In his first book since the Pulitzer Prize - winning "Polio: An American Story", renowned historian
David Oshinsky takes a new and closer look at the Supreme Court's controversial and much-debated stances on capital
punishment - in the landmark case of Furman v. Georgia. Career criminal William Furman shot and killed a homeowner
during a 1967 burglary in Savannah, Georgia. Because it was a 'black-on-white' crime in the racially troubled South,
it also was an open-and-shut case. The trial took less than a day, and the nearly all-white jury rendered a death
sentence. Aided by the NAACP's Legal Defense Fund, Furman's African-American attorney, Bobby Mayfield, doggedly
appealed the verdict all the way to the U.S. Supreme Court, which in 1972 overturned Furman's sentence by a narrow
5-4 vote, ruling that Georgia's capital punishment statute, and by implication all other state death-penalty laws,
was so arbitrary and capricious as to violate the Eighth Amendment's prohibition against 'cruel and unusual punishment'.

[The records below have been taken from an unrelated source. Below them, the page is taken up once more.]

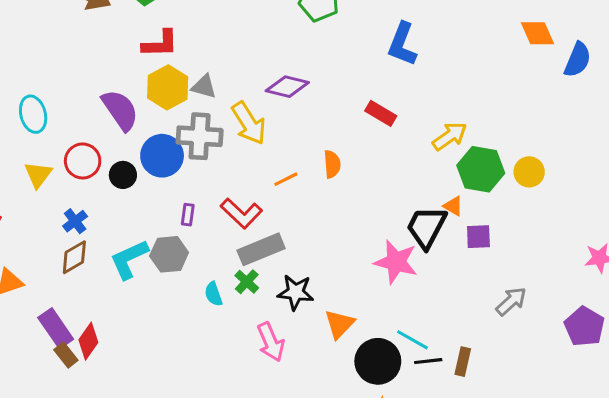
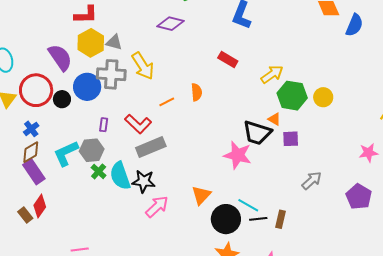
purple diamond: (287, 87) -> (171, 24), moved
red circle: (83, 161) -> (36, 90), size x1.4
black trapezoid: (426, 227) -> (257, 133), turned -100
green cross: (247, 282) -> (99, 171), moved
black star: (295, 292) -> (144, 181), moved
cyan semicircle: (213, 294) -> (120, 176), size x1.8
purple rectangle: (56, 328) -> (34, 172), moved
pink arrow: (271, 342) -> (157, 207), turned -110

Furman effectively, if temporarily, halted capital punishment in the United States. Every death row inmate across
the nation was resentenced to life in prison. The decision, however, did not rule the death penalty per se to be
unconstitutional; rather, it struck down the laws that currently governed its application, leaving the states free
to devise new ones that the Court might find acceptable. And this is exactly what happened. In the coming years,
the Supreme Court would uphold an avalanche of state legislation endorsing the death penalty. Capital punishment
would return stronger than ever, with many more defendants sentenced to death and eventually executed. Oshinsky
demonstrates the troubling roles played by race and class and region in capital punishment. And he concludes by
considering the most recent Supreme Court death-penalty cases involving minors and the mentally ill, as well as
the impact of international opinion. Compact and engaging, Oshinsky's masterful study reflects a gift for empathy,
an eye for the telling anecdote and portrait, and a talent for clarifying the complex and often confusing legal
issues surrounding capital punishment.